══ DATASET EXCERPTS

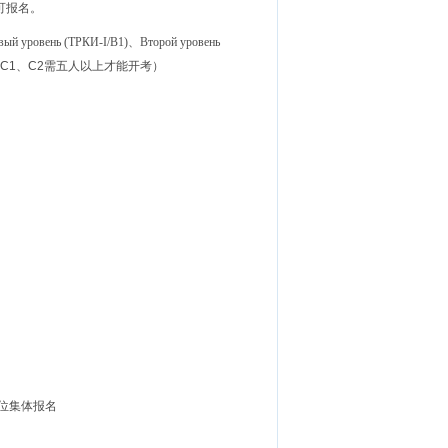
可报名。
ый уровень (ТРКИ-I/B1)、Второй уровень
С1、С2需五人以上才能开考）
位集体报名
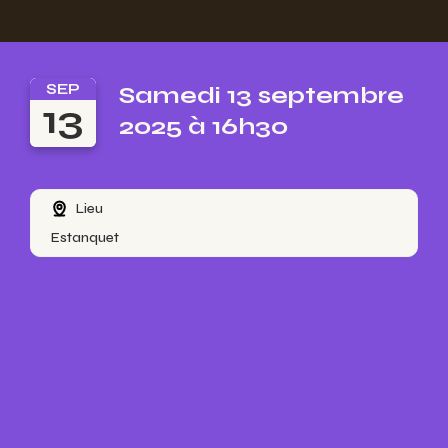
SEP
Samedi 13 septembre
13
2025 à 16h30
Lieu
Estanquet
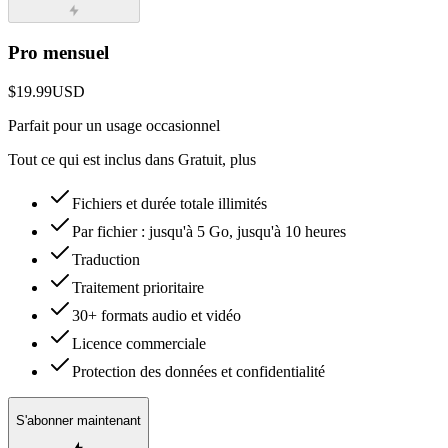
Pro mensuel
$19.99
USD
Parfait pour un usage occasionnel
Tout ce qui est inclus dans Gratuit, plus
Fichiers et durée totale illimités
Par fichier : jusqu'à 5 Go, jusqu'à 10 heures
Traduction
Traitement prioritaire
30+ formats audio et vidéo
Licence commerciale
Protection des données et confidentialité
S'abonner maintenant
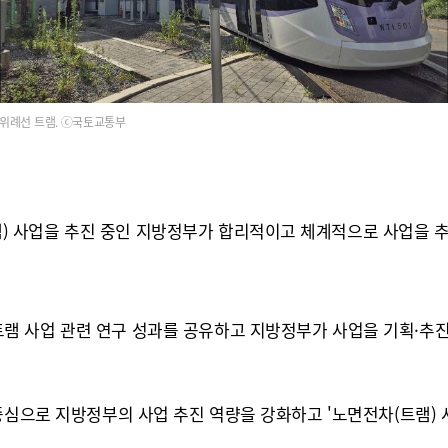
위례선 트램. ⓒ국토교통부
 사업을 추진 중인 지방정부가 합리적이고 체계적으로 사업을 추
램 사업 관련 연구 성과를 공유하고 지방정부가 사업을 기획·추진
중심으로 지방정부의 사업 추진 역량을 강화하고 '노면전차(트램) 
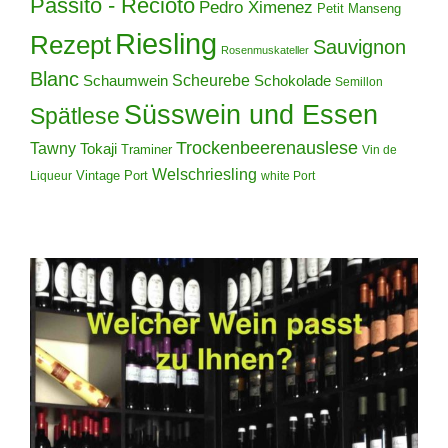
Passito - Recioto
Pedro Ximenez
Petit Manseng
Riesling
Rezept
Sauvignon
Rosenmuskateller
Blanc
Scheurebe
Schokolade
Schaumwein
Semillon
Süsswein und Essen
Spätlese
Trockenbeerenauslese
Tawny
Tokaji
Traminer
Vin de
Welschriesling
Vintage Port
Liqueur
white Port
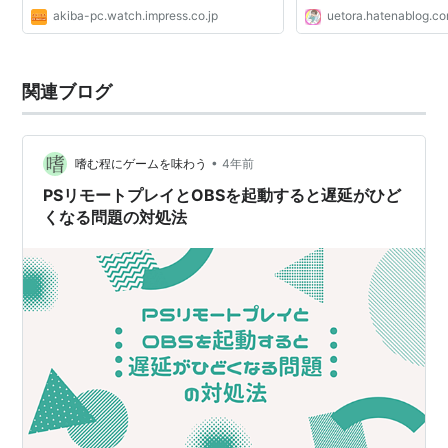
akiba-pc.watch.impress.co.jp
uetora.hatenablog.c
関連ブログ
•
嗜む程にゲームを味わう
4年前
PSリモートプレイとOBSを起動すると遅延がひど
くなる問題の対処法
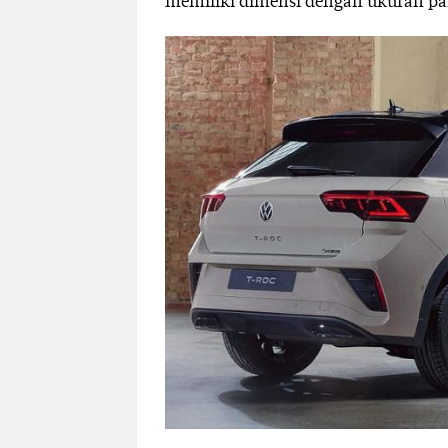
memiliki dimensi dengan ukuran panj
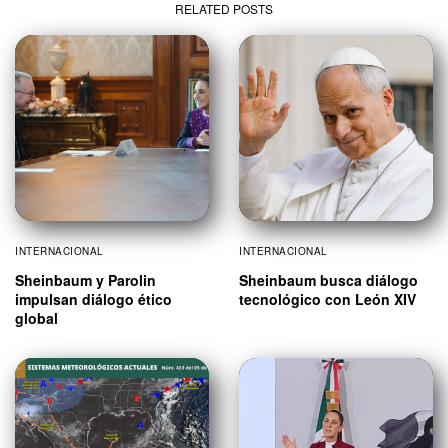
RELATED POSTS
INTERNACIONAL
INTERNACIONAL
Sheinbaum y Parolin
Sheinbaum busca diálogo
impulsan diálogo ético
tecnológico con León XIV
global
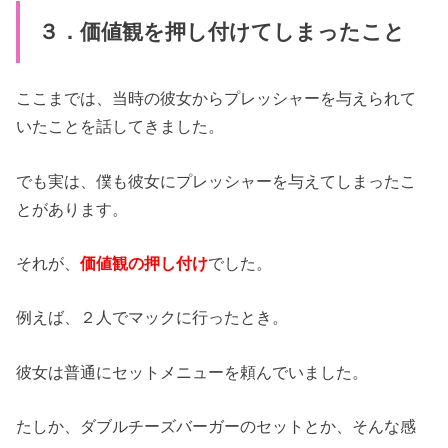
３．価値観を押し付けてしまったこと
ここまでは、当時の彼女からプレッシャーを与えられて
いたことを話してきました。
でも実は、僕も彼女にプレッシャーを与えてしまったこ
とがあります。
それが、
価値観の押し付け
でした。
例えば、２人でマックに行ったとき。
彼女は普通にセットメニューを頼んでいました。
たしか、ダブルチーズバーガーのセットとか、そんな感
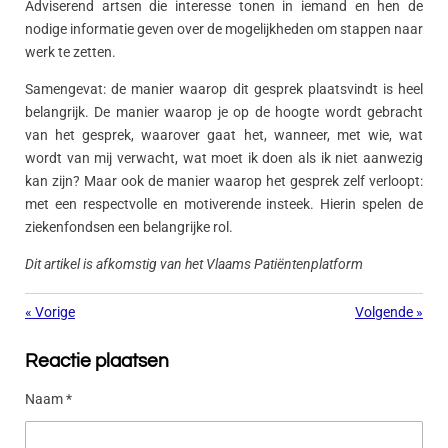
Adviserend artsen die interesse tonen in iemand en hen de
nodige informatie geven over de mogelijkheden om stappen naar
werk te zetten.
Samengevat: de manier waarop dit gesprek plaatsvindt is heel
belangrijk. De manier waarop je op de hoogte wordt gebracht
van het gesprek, waarover gaat het, wanneer, met wie, wat
wordt van mij verwacht, wat moet ik doen als ik niet aanwezig
kan zijn? Maar ook de manier waarop het gesprek zelf verloopt:
met een respectvolle en motiverende insteek. Hierin spelen de
ziekenfondsen een belangrijke rol.
Dit artikel is afkomstig van het Vlaams Patiëntenplatform
«
Vorige
Volgende
»
Reactie plaatsen
Naam *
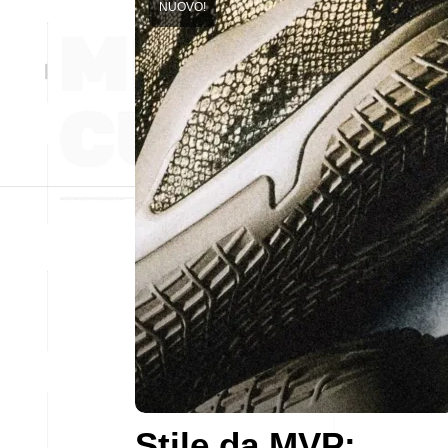
NUOVO!
Stile da MVP:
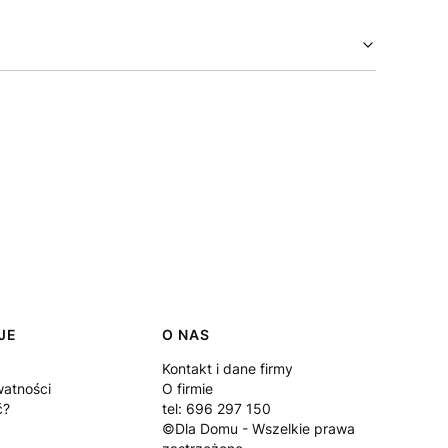
JE
O NAS
Kontakt i dane firmy
watności
O firmie
ć?
tel: 696 297 150
©Dla Domu - Wszelkie prawa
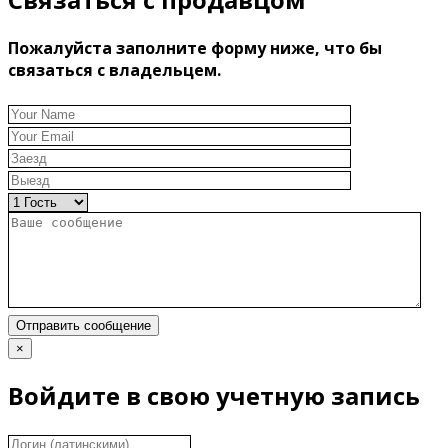
Пожалуйста заполните форму ниже, что бы
связаться с владельцем.
Отправить сообщение
×
Войдите в свою учетную запись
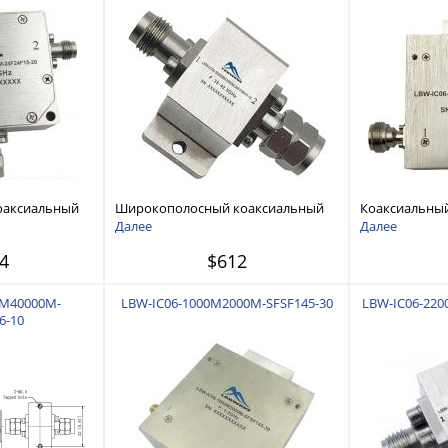
оаксиальный
Широкополосный коаксиальный
Коаксиальный 
 ГГц
изолятор 35 ГГц - 42,5 ГГц
ГГц
Далее
Далее
4
$612
0M40000M-
LBW-IC06-1000M2000M-SFSF145-30
LBW-IC06-220
6-10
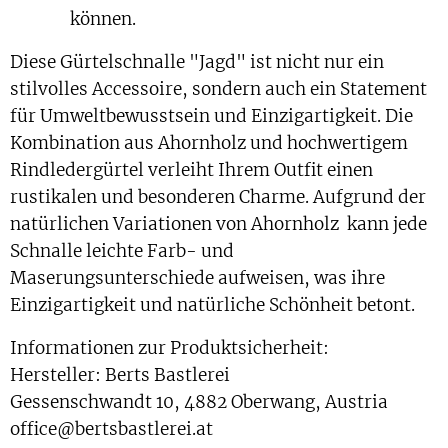
können.
Diese Gürtelschnalle "Jagd" ist nicht nur ein
stilvolles Accessoire, sondern auch ein Statement
für
Umweltbewusstsein und Einzigartigkeit. Die
Kombination aus Ahornholz und hochwertigem
Rindledergürtel verleiht Ihrem Outfit einen
rustikalen und besonderen Charme. Aufgrund der
natürlichen Variationen von Ahornholz kann jede
Schnalle leichte Farb- und
Maserungsunterschiede aufweisen, was ihre
Einzigartigkeit und natürliche Schönheit betont.
Informationen zur Produktsicherheit:
Hersteller: Berts Bastlerei
Gessenschwandt 10, 4882 Oberwang, Austria
office@bertsbastlerei.at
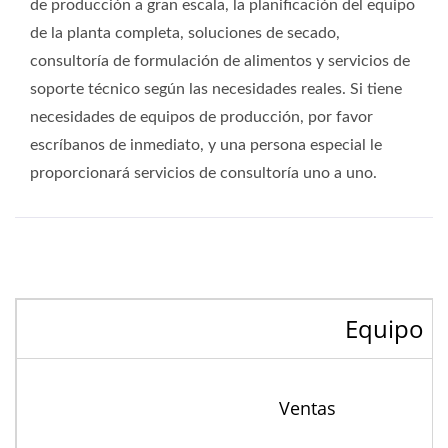
de producción a gran escala, la planificación del equipo
de la planta completa, soluciones de secado,
consultoría de formulación de alimentos y servicios de
soporte técnico según las necesidades reales. Si tiene
necesidades de equipos de producción, por favor
escríbanos de inmediato, y una persona especial le
proporcionará servicios de consultoría uno a uno.
Equipo D
Ventas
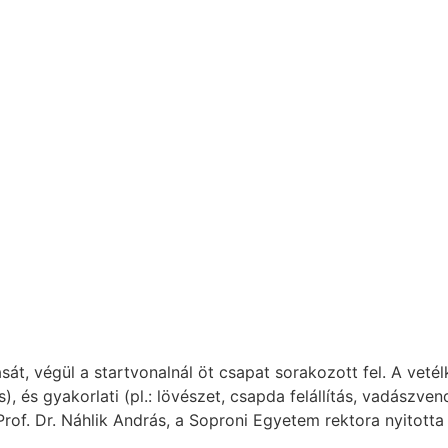
át, végül a startvonalnál öt csapat sorakozott fel. A veté
), és gyakorlati (pl.: lövészet, csapda felállítás, vadászv
Prof. Dr. Náhlik András, a Soproni Egyetem rektora nyitot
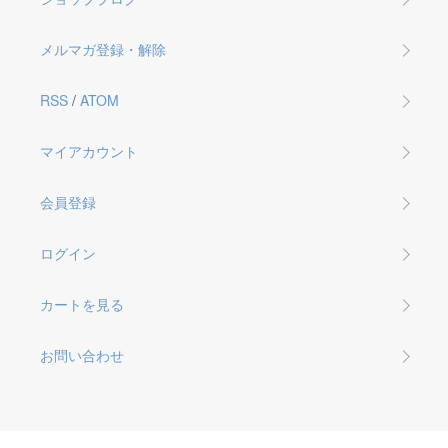
メルマガ登録・解除
RSS
/
ATOM
マイアカウント
会員登録
ログイン
カートを見る
お問い合わせ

════

• _WORK ITEM_
If a line in the material contains the word "diálogo", copy that line.

• _PROBLEM SOLUTION_
Sheinbaum busca diálogo
impulsan diálogo ético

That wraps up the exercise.